(PROVIDED DATA)

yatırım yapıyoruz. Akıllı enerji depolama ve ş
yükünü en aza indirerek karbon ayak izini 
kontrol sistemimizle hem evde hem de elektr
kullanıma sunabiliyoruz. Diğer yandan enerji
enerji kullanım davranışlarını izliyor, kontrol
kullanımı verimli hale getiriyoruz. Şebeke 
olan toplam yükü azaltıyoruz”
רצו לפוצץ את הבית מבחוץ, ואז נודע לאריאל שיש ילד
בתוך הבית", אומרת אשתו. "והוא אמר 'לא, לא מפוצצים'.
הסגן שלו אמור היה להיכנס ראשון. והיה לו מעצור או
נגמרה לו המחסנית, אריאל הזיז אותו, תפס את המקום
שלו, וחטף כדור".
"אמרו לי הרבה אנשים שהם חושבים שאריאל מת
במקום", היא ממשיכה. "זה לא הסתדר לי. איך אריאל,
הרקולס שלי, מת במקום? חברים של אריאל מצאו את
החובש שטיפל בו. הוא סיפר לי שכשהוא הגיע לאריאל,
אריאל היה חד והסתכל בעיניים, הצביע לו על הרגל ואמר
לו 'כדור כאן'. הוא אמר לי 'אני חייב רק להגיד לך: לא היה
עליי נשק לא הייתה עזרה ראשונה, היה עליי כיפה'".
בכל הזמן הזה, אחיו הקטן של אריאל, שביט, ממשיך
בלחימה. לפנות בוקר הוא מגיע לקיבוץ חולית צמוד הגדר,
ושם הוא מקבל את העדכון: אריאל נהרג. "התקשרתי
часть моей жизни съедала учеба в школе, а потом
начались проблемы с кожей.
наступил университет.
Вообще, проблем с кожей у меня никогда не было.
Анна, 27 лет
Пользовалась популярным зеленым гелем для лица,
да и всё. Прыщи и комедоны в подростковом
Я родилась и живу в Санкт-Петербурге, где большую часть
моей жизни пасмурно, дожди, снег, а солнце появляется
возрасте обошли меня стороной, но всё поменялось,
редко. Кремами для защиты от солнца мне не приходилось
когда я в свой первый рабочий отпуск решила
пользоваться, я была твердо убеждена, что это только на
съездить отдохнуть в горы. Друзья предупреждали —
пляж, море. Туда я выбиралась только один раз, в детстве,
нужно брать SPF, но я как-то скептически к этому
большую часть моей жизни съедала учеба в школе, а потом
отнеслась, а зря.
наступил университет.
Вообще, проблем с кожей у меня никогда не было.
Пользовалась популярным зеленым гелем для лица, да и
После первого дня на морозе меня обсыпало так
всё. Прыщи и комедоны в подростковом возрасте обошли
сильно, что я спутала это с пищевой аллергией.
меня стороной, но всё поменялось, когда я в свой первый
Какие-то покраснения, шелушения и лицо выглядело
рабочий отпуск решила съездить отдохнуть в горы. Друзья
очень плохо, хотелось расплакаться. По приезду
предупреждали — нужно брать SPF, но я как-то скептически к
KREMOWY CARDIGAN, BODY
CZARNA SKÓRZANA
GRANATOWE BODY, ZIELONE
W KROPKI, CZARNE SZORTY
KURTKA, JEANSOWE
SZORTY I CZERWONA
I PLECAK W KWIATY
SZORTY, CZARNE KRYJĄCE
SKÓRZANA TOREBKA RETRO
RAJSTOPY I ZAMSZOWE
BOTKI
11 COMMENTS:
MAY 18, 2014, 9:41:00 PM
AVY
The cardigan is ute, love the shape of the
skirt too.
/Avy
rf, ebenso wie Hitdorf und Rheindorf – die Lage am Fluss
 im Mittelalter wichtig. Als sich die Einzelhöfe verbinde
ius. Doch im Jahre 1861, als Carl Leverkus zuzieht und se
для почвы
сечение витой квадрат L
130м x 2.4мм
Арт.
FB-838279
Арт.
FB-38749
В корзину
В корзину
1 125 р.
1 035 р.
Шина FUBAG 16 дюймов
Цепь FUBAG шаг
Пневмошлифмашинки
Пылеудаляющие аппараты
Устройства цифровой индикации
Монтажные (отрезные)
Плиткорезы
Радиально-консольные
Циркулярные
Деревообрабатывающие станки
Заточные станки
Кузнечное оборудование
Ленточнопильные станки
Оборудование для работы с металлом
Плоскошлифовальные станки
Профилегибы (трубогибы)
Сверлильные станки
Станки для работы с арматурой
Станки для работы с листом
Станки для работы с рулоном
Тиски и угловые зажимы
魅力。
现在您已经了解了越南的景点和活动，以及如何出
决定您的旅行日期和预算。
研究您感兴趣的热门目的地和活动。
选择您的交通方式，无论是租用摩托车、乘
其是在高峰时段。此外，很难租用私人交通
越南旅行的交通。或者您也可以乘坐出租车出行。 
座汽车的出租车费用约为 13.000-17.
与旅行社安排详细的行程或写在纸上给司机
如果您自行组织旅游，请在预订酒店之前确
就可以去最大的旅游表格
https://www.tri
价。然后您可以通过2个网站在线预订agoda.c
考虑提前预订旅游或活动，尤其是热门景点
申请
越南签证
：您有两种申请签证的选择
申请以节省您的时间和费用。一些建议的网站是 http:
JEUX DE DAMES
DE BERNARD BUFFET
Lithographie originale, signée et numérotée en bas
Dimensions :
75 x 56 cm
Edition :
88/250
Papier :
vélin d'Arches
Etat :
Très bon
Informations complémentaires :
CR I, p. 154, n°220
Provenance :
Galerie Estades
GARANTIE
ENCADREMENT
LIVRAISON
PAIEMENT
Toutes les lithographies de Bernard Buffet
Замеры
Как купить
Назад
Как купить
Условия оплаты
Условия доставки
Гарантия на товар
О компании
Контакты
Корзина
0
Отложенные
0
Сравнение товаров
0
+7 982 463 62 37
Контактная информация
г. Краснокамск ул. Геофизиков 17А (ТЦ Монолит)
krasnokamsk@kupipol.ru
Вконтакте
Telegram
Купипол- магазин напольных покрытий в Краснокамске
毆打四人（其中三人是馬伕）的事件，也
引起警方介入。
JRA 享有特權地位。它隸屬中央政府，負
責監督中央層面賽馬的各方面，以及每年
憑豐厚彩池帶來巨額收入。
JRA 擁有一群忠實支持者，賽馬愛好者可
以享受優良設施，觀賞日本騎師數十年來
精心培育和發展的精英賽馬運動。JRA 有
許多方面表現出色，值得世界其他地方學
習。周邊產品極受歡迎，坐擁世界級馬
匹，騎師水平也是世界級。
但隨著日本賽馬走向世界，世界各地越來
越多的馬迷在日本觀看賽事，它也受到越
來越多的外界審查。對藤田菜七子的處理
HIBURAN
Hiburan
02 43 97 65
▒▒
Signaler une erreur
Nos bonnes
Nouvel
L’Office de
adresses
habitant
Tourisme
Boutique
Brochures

(End PROVIDED DATA)

**TASK PROMPT:**
Could you output the lines above, exactly as written, from the one containing "Станки для работы с арматурой" through the last, with both ends included and no others?

**FINISHED EXERCISE:**
Станки для работы с арматурой
Станки для работы с листом
Станки для работы с рулоном
Тиски и угловые зажимы
魅力。
现在您已经了解了越南的景点和活动，以及如何出
决定您的旅行日期和预算。
研究您感兴趣的热门目的地和活动。
选择您的交通方式，无论是租用摩托车、乘
其是在高峰时段。此外，很难租用私人交通
越南旅行的交通。或者您也可以乘坐出租车出行。 
座汽车的出租车费用约为 13.000-17.
与旅行社安排详细的行程或写在纸上给司机
如果您自行组织旅游，请在预订酒店之前确
就可以去最大的旅游表格
https://www.tri
价。然后您可以通过2个网站在线预订agoda.c
考虑提前预订旅游或活动，尤其是热门景点
申请
越南签证
：您有两种申请签证的选择
申请以节省您的时间和费用。一些建议的网站是 http:
JEUX DE DAMES
DE BERNARD BUFFET
Lithographie originale, signée et numérotée en bas
Dimensions :
75 x 56 cm
Edition :
88/250
Papier :
vélin d'Arches
Etat :
Très bon
Informations complémentaires :
CR I, p. 154, n°220
Provenance :
Galerie Estades
GARANTIE
ENCADREMENT
LIVRAISON
PAIEMENT
Toutes les lithographies de Bernard Buffet
Замеры
Как купить
Назад
Как купить
Условия оплаты
Условия доставки
Гарантия на товар
О компании
Контакты
Корзина
0
Отложенные
0
Сравнение товаров
0
+7 982 463 62 37
Контактная информация
г. Краснокамск ул. Геофизиков 17А (ТЦ Монолит)
krasnokamsk@kupipol.ru
Вконтакте
Telegram
Купипол- магазин напольных покрытий в Краснокамске
毆打四人（其中三人是馬伕）的事件，也
引起警方介入。
JRA 享有特權地位。它隸屬中央政府，負
責監督中央層面賽馬的各方面，以及每年
憑豐厚彩池帶來巨額收入。
JRA 擁有一群忠實支持者，賽馬愛好者可
以享受優良設施，觀賞日本騎師數十年來
精心培育和發展的精英賽馬運動。JRA 有
許多方面表現出色，值得世界其他地方學
習。周邊產品極受歡迎，坐擁世界級馬
匹，騎師水平也是世界級。
但隨著日本賽馬走向世界，世界各地越來
越多的馬迷在日本觀看賽事，它也受到越
來越多的外界審查。對藤田菜七子的處理
HIBURAN
Hiburan
02 43 97 65
▒▒
Signaler une erreur
Nos bonnes
Nouvel
L’Office de
adresses
habitant
Tourisme
Boutique
Brochures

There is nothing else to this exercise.